As an honour guard of four heavily overweight Police Community Support Officers clutching engraved gilt overtime forms puff after him shouting abuse, Sweeney will toss his blazing Molotov cocktail into the Olympic cauldron to officially start London 2012.

Rival street gangs of unemployed youths, indebted students and redundant public sector workers high on a cocktail of stolen Bacardi Breezers, bath salts and cough medicine will then roam Boyle’s elaborate £47million set, recreating scenes of traditional British inner city rioting as fireworks light up the night sky. A handful of security guards will slowly and deliberately turn their backs on the celebrations.

Sir Steve’s Olympic torch will be extinguished in another moment of high pageantry drawing deep on British tradition.
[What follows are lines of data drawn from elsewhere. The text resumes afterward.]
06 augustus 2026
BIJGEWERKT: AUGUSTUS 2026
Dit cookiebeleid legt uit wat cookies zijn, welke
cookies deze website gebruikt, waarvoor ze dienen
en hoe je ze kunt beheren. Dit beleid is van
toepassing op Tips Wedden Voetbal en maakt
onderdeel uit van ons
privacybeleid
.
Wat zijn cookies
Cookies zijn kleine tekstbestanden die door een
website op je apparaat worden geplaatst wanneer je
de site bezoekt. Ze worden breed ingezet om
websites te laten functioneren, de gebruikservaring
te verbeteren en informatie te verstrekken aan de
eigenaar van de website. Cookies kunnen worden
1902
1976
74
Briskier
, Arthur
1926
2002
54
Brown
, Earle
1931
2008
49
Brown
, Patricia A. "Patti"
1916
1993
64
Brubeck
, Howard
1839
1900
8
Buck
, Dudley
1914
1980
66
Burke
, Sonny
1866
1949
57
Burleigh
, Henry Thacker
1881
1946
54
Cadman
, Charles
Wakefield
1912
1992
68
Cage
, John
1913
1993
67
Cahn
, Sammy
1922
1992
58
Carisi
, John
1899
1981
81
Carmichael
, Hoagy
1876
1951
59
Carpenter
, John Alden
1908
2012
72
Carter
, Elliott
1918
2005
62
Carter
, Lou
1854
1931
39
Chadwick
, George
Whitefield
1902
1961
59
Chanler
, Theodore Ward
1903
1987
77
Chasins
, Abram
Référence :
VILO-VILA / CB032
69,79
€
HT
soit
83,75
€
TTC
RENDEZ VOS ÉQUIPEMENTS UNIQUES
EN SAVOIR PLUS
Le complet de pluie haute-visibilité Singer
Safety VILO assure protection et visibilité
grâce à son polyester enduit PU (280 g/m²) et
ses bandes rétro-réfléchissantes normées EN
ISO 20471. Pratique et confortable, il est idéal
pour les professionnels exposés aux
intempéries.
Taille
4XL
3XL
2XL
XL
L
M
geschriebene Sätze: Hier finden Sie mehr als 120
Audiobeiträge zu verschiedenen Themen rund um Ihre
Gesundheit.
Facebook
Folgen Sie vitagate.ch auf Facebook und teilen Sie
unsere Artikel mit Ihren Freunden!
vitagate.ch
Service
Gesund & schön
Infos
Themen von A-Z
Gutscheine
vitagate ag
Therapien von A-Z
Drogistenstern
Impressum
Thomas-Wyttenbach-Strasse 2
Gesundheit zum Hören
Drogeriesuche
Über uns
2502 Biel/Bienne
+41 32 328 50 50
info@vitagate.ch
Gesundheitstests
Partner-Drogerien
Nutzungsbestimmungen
It will be held up in front of a replica suburban front door, and then pissed on by the Duke of Edinburgh with the words: “By Christ, I needed that. Is this over with yet?”

 

 

Comments

Comment from Bertie
Time July 25, 2012 at 12:35 pm

I was willing to give the olympics the benefit of the doubt (?) until the interview with Lord Coe (if you can become a Lord for running fast, why isn’t half of any inner city’s “yoof” in the House?) where he stated that “if you are wearing the wrong branded t-shirt or pair of trainers, then you may well be refused entry to the olympics”……….WHAT!?

And on a rather more upsetting note, deepest sympathies to our freindly sister behind the bar. My God, does make you think just how fragile life is, doesn’t it?

Comment from Stuart
Time July 25, 2012 at 8:53 pm

Brother Bertie’s kind thoughts have prompted a couple of e-mails and calls, so I guess I’d better just post this so you all know what’s happened. Our Sister, Laura, lost her partner Mike in an accident yesterday; they are both in their 20s and planning their life together. It is the most appalling tragedy, and I know all hearts go out to our poor Sister. I know the Church House will keep everybody posted on news, including any tributes or collections.

Comment from Hamster
Time July 27, 2012 at 9:23 pm

This weeks Hamster Top Tip – Thinking of you x.